▶ [Problem to solve]:
Read the lines of the data below and retrieve those with "dropdown".

(Stored items from a collection)
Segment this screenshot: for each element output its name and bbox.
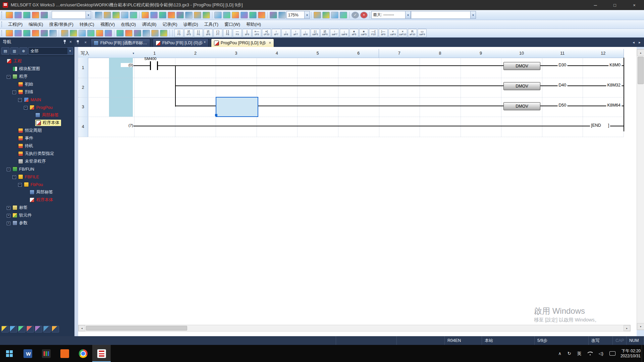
vertical-line-draw-icon[interactable]: |—aF9	[379, 29, 388, 37]
open-project-icon[interactable]	[14, 12, 22, 18]
instruction-box[interactable]: DMOV	[503, 102, 540, 110]
tree-item[interactable]: FB/FUN	[12, 165, 34, 173]
option-icon[interactable]	[160, 30, 167, 37]
tree-item[interactable]: 参数	[12, 219, 28, 227]
menu-item[interactable]: 调试(B)	[139, 20, 159, 28]
build-icon[interactable]	[322, 12, 330, 18]
monitor-mode-icon[interactable]	[23, 30, 31, 37]
tab-close-icon[interactable]: ×	[269, 41, 271, 45]
tree-item[interactable]: MAIN	[24, 96, 41, 104]
tab-scroll-right-icon[interactable]: ▸	[637, 39, 643, 45]
tree-item[interactable]: 程序	[12, 73, 28, 80]
program-check-icon[interactable]	[314, 12, 321, 18]
tree-expander-icon[interactable]: −	[12, 90, 16, 94]
delete-vertical-line-icon[interactable]: ×|cF10	[262, 29, 271, 37]
tree-item[interactable]: 恒定周期	[18, 127, 42, 134]
tab-scroll-left-icon[interactable]: ◂	[631, 39, 637, 45]
scroll-down-icon[interactable]: ▾	[637, 323, 644, 330]
monitor-write-mode-icon[interactable]	[32, 30, 39, 37]
device-comment-display-icon[interactable]	[41, 30, 48, 37]
scroll-up-icon[interactable]: ▴	[637, 49, 644, 56]
zoom-combo-dropdown-icon[interactable]: ▾	[304, 11, 310, 18]
falling-pulse-close-branch-icon[interactable]: ↓saF8	[340, 29, 349, 37]
undo-icon[interactable]	[121, 12, 128, 18]
menu-item[interactable]: 帮助(H)	[243, 20, 264, 28]
edit-mode-icon[interactable]	[116, 30, 124, 37]
tree-item[interactable]: 未登录程序	[18, 158, 46, 165]
horizontal-line-icon[interactable]: —F9	[233, 29, 242, 37]
jump-combo-dropdown-icon[interactable]: ▾	[86, 11, 91, 18]
contact-bar[interactable]	[150, 61, 151, 70]
device-combo-dropdown-icon[interactable]: ▾	[470, 11, 476, 18]
instruction-operand-destination[interactable]: K8M0	[608, 63, 622, 67]
program-scale-icon[interactable]	[105, 30, 112, 37]
tree-view-icon[interactable]: ▥	[10, 47, 18, 55]
row-number[interactable]: 3	[78, 97, 88, 117]
note-display-icon[interactable]	[61, 30, 68, 37]
rising-pulse-icon[interactable]: ↑sF7	[272, 29, 281, 37]
max-combo[interactable]: 最大: --------▾	[371, 11, 411, 19]
row-number[interactable]: 1	[78, 58, 88, 78]
convert-operation-icon[interactable]: ∗caF5	[359, 29, 368, 37]
horizontal-line-draw-icon[interactable]: —[F10	[369, 29, 378, 37]
nav-minitab-3[interactable]	[18, 326, 25, 333]
instruction-operand-destination[interactable]: K8M32	[606, 83, 622, 87]
instruction-operand-source[interactable]: D40	[557, 83, 567, 87]
display-setting-icon[interactable]	[151, 30, 159, 37]
menu-item[interactable]: 诊断(D)	[180, 20, 201, 28]
coil-icon[interactable]: ( )F7	[213, 29, 222, 37]
tree-expander-icon[interactable]: −	[24, 106, 28, 110]
start-button[interactable]	[0, 345, 18, 362]
ladder-write-mode-icon[interactable]	[14, 30, 22, 37]
ladder-read-mode-icon[interactable]	[6, 30, 13, 37]
print-icon[interactable]	[32, 12, 39, 18]
simulation-icon[interactable]	[258, 12, 265, 18]
tree-item[interactable]: 待机	[18, 142, 33, 150]
note-icon[interactable]	[159, 12, 166, 18]
tree-item[interactable]: 无执行类型指定	[18, 150, 54, 158]
gear-icon[interactable]: ⊕	[19, 47, 28, 55]
tree-item[interactable]: 工程	[7, 57, 22, 65]
max-combo-dropdown-icon[interactable]: ▾	[405, 11, 411, 18]
pin-icon[interactable]	[76, 40, 79, 44]
instruction-operand-source[interactable]: D50	[557, 103, 567, 108]
device-comment-icon[interactable]	[142, 12, 149, 18]
falling-pulse-close-icon[interactable]: |/|saF6	[320, 29, 329, 37]
menu-item[interactable]: 工程(P)	[5, 20, 25, 28]
zoom-combo[interactable]: 175%▾	[286, 11, 310, 19]
closed-branch-icon[interactable]: |/|sF6	[204, 29, 213, 37]
tree-expander-icon[interactable]: +	[7, 222, 10, 225]
tree-expander-icon[interactable]: −	[18, 98, 22, 102]
delete-line-2-icon[interactable]: ×caF10	[398, 29, 407, 37]
cut-icon[interactable]	[95, 12, 102, 18]
remote-operation-icon[interactable]	[249, 12, 257, 18]
tray-chevron-up-icon[interactable]: ∧	[558, 351, 561, 356]
tree-item[interactable]: 程序本体	[30, 196, 53, 204]
closed-contact-icon[interactable]: |/|sF5	[184, 29, 193, 37]
jump-combo[interactable]: ▾	[52, 11, 91, 19]
menu-item[interactable]: 窗口(W)	[221, 20, 243, 28]
statement-icon[interactable]	[150, 12, 158, 18]
vertical-scrollbar[interactable]: ▴▾	[637, 49, 644, 330]
start-monitor-icon[interactable]	[214, 12, 222, 18]
rising-pulse-branch-icon[interactable]: ↑aF7	[291, 29, 300, 37]
menu-item[interactable]: 转换(C)	[76, 20, 97, 28]
nav-minitab-6[interactable]	[43, 326, 51, 333]
read-from-plc-icon[interactable]	[194, 12, 201, 18]
tree-item[interactable]: 程序本体	[35, 119, 61, 127]
tree-item[interactable]: 软元件	[12, 212, 32, 219]
pin-icon[interactable]	[63, 40, 66, 44]
falling-pulse-icon[interactable]: ↓sF8	[281, 29, 290, 37]
print-preview-icon[interactable]	[41, 12, 48, 18]
open-contact-icon[interactable]: | |F5	[174, 29, 183, 37]
volume-icon[interactable]: ◁)	[599, 351, 603, 356]
tree-collapse-icon[interactable]: ▤	[1, 47, 9, 55]
tree-expander-icon[interactable]: −	[12, 175, 16, 179]
stop-monitor-icon[interactable]	[223, 12, 230, 18]
open-branch-icon[interactable]: | |F6	[194, 29, 203, 37]
inline-st-box-icon[interactable]: ▭saF9	[418, 29, 427, 37]
scroll-right-icon[interactable]: ▸	[624, 325, 630, 331]
zoom-in-icon[interactable]	[270, 12, 277, 18]
nav-minitab-4[interactable]	[26, 326, 34, 333]
menu-item[interactable]: 搜索/替换(F)	[46, 20, 76, 28]
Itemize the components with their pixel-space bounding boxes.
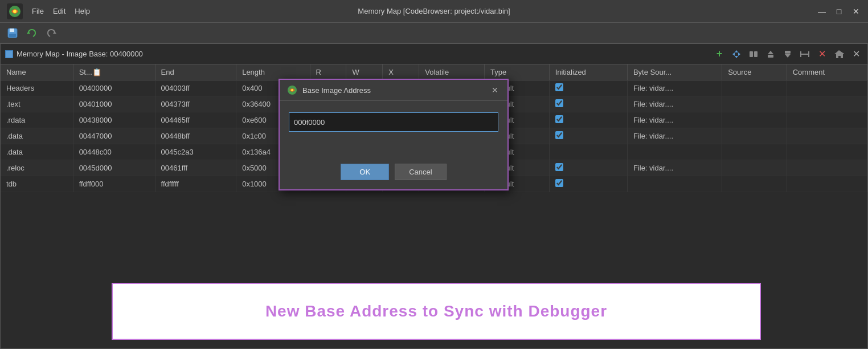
dialog-title-bar: Base Image Address ✕ xyxy=(280,80,507,101)
dialog-close-button[interactable]: ✕ xyxy=(489,84,501,96)
svg-point-13 xyxy=(291,89,293,91)
address-input[interactable] xyxy=(289,112,498,132)
dialog-icon xyxy=(286,84,298,96)
ok-button[interactable]: OK xyxy=(341,164,389,180)
dialog-buttons: OK Cancel xyxy=(280,164,507,189)
dialog-spacer xyxy=(289,132,498,155)
annotation-text: New Base Address to Sync with Debugger xyxy=(265,302,607,320)
dialog-title-left: Base Image Address xyxy=(286,84,371,96)
cancel-button[interactable]: Cancel xyxy=(395,164,446,180)
dialog-body xyxy=(280,101,507,164)
dialog-title-text: Base Image Address xyxy=(302,86,371,95)
base-image-address-dialog: Base Image Address ✕ OK Cancel xyxy=(279,79,509,190)
annotation-box: New Base Address to Sync with Debugger xyxy=(112,283,761,340)
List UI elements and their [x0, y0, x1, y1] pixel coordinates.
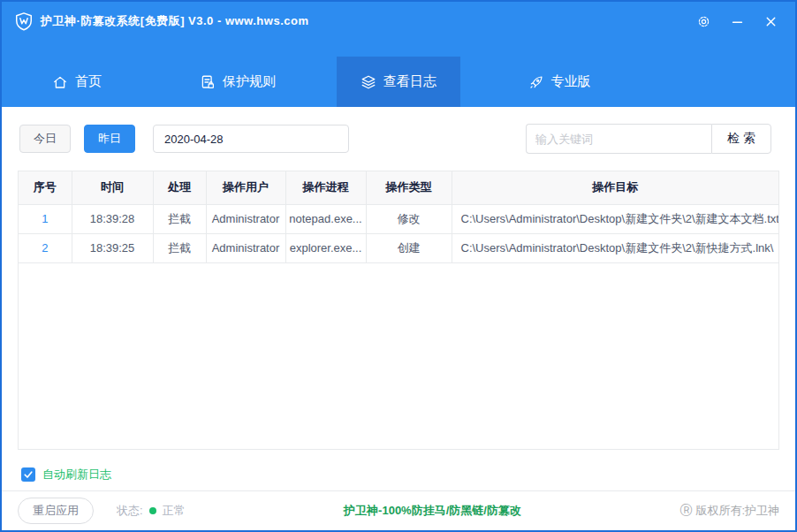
today-button[interactable]: 今日: [19, 125, 71, 153]
cell-type: 修改: [366, 204, 452, 233]
yesterday-button[interactable]: 昨日: [84, 125, 135, 153]
tab-home[interactable]: 首页: [15, 57, 139, 107]
app-window: 护卫神·防篡改系统[免费版] V3.0 - www.hws.com: [0, 0, 797, 532]
col-header-target: 操作目标: [452, 171, 778, 204]
cell-type: 创建: [366, 233, 452, 262]
table-row[interactable]: 1 18:39:28 拦截 Administrator notepad.exe.…: [19, 204, 778, 233]
table-row[interactable]: 2 18:39:25 拦截 Administrator explorer.exe…: [19, 233, 778, 262]
status-bar: 重启应用 状态: 正常 护卫神-100%防挂马/防黑链/防篡改 Ⓡ 版权所有:护…: [2, 490, 795, 530]
status-bar-left: 重启应用 状态: 正常: [18, 498, 186, 524]
search-button[interactable]: 检 索: [711, 124, 771, 154]
titlebar: 护卫神·防篡改系统[免费版] V3.0 - www.hws.com: [2, 2, 795, 41]
content-area: 今日 昨日 检 索 序号 时间 处理 操作用户: [2, 107, 795, 530]
log-table-container: 序号 时间 处理 操作用户 操作进程 操作类型 操作目标 1 18:39:28 …: [18, 171, 779, 450]
close-icon[interactable]: [758, 10, 783, 33]
cell-target: C:\Users\Administrator\Desktop\新建文件夹\2\新…: [452, 204, 778, 233]
cell-action: 拦截: [153, 233, 206, 262]
cell-target: C:\Users\Administrator\Desktop\新建文件夹\2\新…: [452, 233, 778, 262]
logs-layers-icon: [361, 74, 376, 90]
rocket-icon: [528, 74, 544, 90]
copyright-text: 版权所有:护卫神: [695, 503, 779, 519]
col-header-time: 时间: [72, 171, 153, 204]
search-group: 检 索: [526, 124, 771, 154]
filter-toolbar: 今日 昨日 检 索: [19, 125, 778, 153]
cell-process: explorer.exe...: [285, 233, 366, 262]
cell-user: Administrator: [206, 204, 285, 233]
cell-time: 18:39:28: [72, 204, 153, 233]
search-input[interactable]: [526, 124, 711, 154]
col-header-type: 操作类型: [366, 171, 452, 204]
status-dot-icon: [149, 507, 156, 514]
restart-app-button[interactable]: 重启应用: [18, 498, 94, 524]
slogan-text: 护卫神-100%防挂马/防黑链/防篡改: [186, 503, 680, 519]
auto-refresh-row: 自动刷新日志: [21, 467, 795, 483]
tab-label: 查看日志: [383, 73, 436, 90]
col-header-process: 操作进程: [285, 171, 366, 204]
status-label: 状态:: [117, 503, 143, 519]
col-header-action: 处理: [153, 171, 206, 204]
tab-protection-rules[interactable]: 保护规则: [176, 57, 300, 107]
auto-refresh-label[interactable]: 自动刷新日志: [42, 467, 111, 483]
cell-seq: 1: [19, 204, 72, 233]
col-header-user: 操作用户: [206, 171, 285, 204]
window-title: 护卫神·防篡改系统[免费版] V3.0 - www.hws.com: [41, 13, 308, 29]
log-table: 序号 时间 处理 操作用户 操作进程 操作类型 操作目标 1 18:39:28 …: [19, 171, 778, 263]
main-nav: 首页 保护规则: [2, 41, 795, 107]
tab-label: 保护规则: [223, 73, 276, 90]
tab-label: 专业版: [551, 73, 591, 90]
status-value: 正常: [163, 503, 186, 519]
tab-view-logs[interactable]: 查看日志: [337, 57, 460, 107]
cell-user: Administrator: [206, 233, 285, 262]
cell-process: notepad.exe...: [285, 204, 366, 233]
header: 护卫神·防篡改系统[免费版] V3.0 - www.hws.com: [2, 2, 795, 107]
cell-action: 拦截: [153, 204, 206, 233]
status-group: 状态: 正常: [117, 503, 186, 519]
titlebar-controls: [691, 10, 783, 33]
cell-time: 18:39:25: [72, 233, 153, 262]
auto-refresh-checkbox[interactable]: [21, 467, 35, 482]
rules-document-lock-icon: [200, 74, 216, 90]
date-input[interactable]: [153, 125, 349, 153]
tab-label: 首页: [75, 73, 102, 90]
registered-icon: Ⓡ: [679, 503, 692, 519]
cell-seq: 2: [19, 233, 72, 262]
table-header-row: 序号 时间 处理 操作用户 操作进程 操作类型 操作目标: [19, 171, 778, 204]
tab-pro-version[interactable]: 专业版: [497, 57, 621, 107]
shield-logo-icon: [14, 11, 34, 31]
col-header-seq: 序号: [19, 171, 72, 204]
settings-gear-icon[interactable]: [691, 10, 716, 33]
minimize-icon[interactable]: [725, 10, 749, 33]
home-icon: [52, 74, 68, 90]
copyright: Ⓡ 版权所有:护卫神: [679, 503, 779, 519]
check-icon: [23, 469, 34, 480]
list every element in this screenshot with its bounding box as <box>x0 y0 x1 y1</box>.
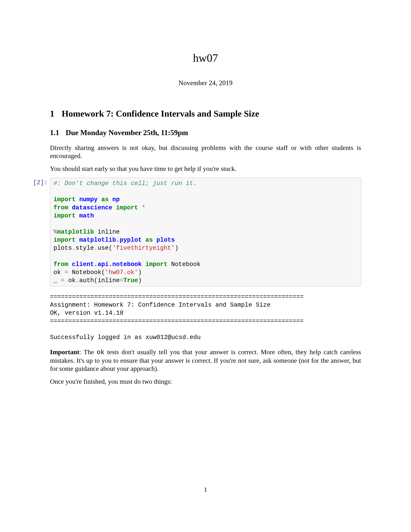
code-text: ok <box>54 269 65 276</box>
code-operator: . <box>94 245 98 251</box>
code-cell: #: Don't change this cell; just run it. … <box>50 178 361 286</box>
code-keyword: as <box>145 237 153 243</box>
code-keyword: import <box>54 237 75 243</box>
code-operator: = <box>61 277 65 284</box>
code-module: np <box>112 196 120 203</box>
code-keyword: True <box>123 277 138 284</box>
section-heading: 1Homework 7: Confidence Intervals and Sa… <box>50 108 361 119</box>
code-text: style <box>75 245 94 251</box>
code-text: ok <box>65 277 75 284</box>
code-operator: * <box>142 204 145 211</box>
section-title: Homework 7: Confidence Intervals and Sam… <box>62 109 259 118</box>
code-keyword: import <box>116 204 138 211</box>
code-cell-row: [2]: #: Don't change this cell; just run… <box>29 178 361 286</box>
code-module: plots <box>157 237 175 243</box>
code-operator: = <box>120 277 123 284</box>
code-comment: #: Don't change this cell; just run it. <box>54 180 197 187</box>
code-keyword: import <box>54 196 75 203</box>
code-keyword: import <box>145 261 168 268</box>
important-label: Important <box>50 348 79 356</box>
code-text: Notebook( <box>68 269 105 276</box>
code-keyword: from <box>54 204 68 211</box>
code-module: numpy <box>79 196 98 203</box>
subsection-heading: 1.1Due Monday November 25th, 11:59pm <box>50 128 361 137</box>
code-module: matplotlib.pyplot <box>79 237 142 243</box>
paragraph-start-early: You should start early so that you have … <box>50 165 361 173</box>
output-block: ========================================… <box>50 293 361 342</box>
code-text: ) <box>138 277 142 284</box>
code-text: plots <box>54 245 72 251</box>
subsection-title: Due Monday November 25th, 11:59pm <box>66 128 188 137</box>
code-operator: = <box>65 269 68 276</box>
paragraph-important: Important: The ok tests don't usually te… <box>50 348 361 372</box>
document-title: hw07 <box>50 52 361 65</box>
section-number: 1 <box>50 108 55 119</box>
code-text: use( <box>98 245 112 251</box>
code-text: Notebook <box>168 261 200 268</box>
code-text: ) <box>175 245 178 251</box>
code-text: _ <box>54 277 61 284</box>
code-module: datascience <box>72 204 112 211</box>
paragraph-finished: Once you're finished, you must do two th… <box>50 377 361 385</box>
code-operator: . <box>72 245 75 251</box>
code-keyword: matplotlib <box>57 228 94 235</box>
code-operator: % <box>54 228 57 235</box>
code-text: inline <box>94 228 120 235</box>
subsection-number: 1.1 <box>50 128 59 137</box>
inline-code: ok <box>97 349 104 356</box>
code-string: 'hw07.ok' <box>105 269 138 276</box>
code-text: ) <box>138 269 142 276</box>
code-keyword: from <box>54 261 68 268</box>
code-keyword: as <box>101 196 109 203</box>
code-text: auth(inline <box>79 277 120 284</box>
paragraph-sharing: Directly sharing answers is not okay, bu… <box>50 144 361 160</box>
code-module: client.api.notebook <box>72 261 142 268</box>
document-page: hw07 November 24, 2019 1Homework 7: Conf… <box>0 0 411 385</box>
page-number: 1 <box>0 485 411 493</box>
code-string: 'fivethirtyeight' <box>112 245 175 251</box>
code-keyword: import <box>54 212 75 219</box>
document-date: November 24, 2019 <box>50 79 361 87</box>
cell-prompt: [2]: <box>29 178 50 186</box>
paragraph-text: : The <box>79 348 97 356</box>
code-module: math <box>79 212 94 219</box>
code-operator: . <box>75 277 79 284</box>
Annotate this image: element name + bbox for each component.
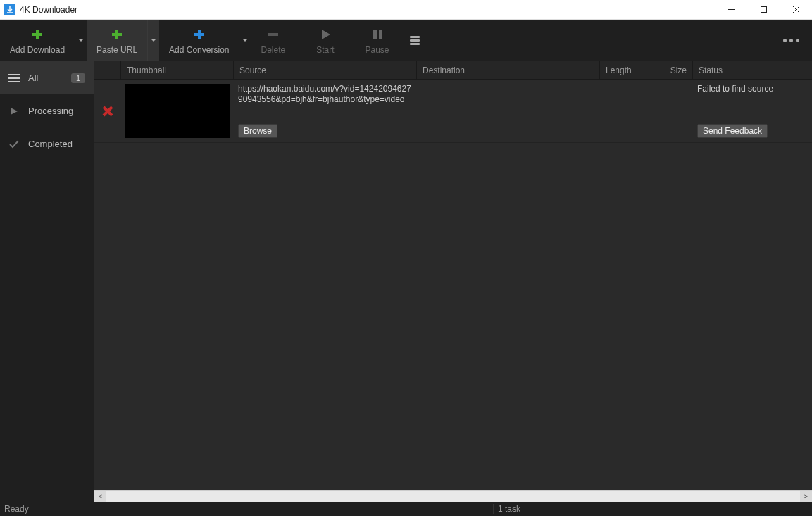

▶ [Worked solution]:
zoom-combo-dropdown-icon[interactable]: ▾	[304, 11, 310, 18]
jump-combo-dropdown-icon[interactable]: ▾	[86, 11, 91, 18]
device-combo-dropdown-icon[interactable]: ▾	[470, 11, 476, 18]
max-combo-dropdown-icon[interactable]: ▾	[405, 11, 411, 18]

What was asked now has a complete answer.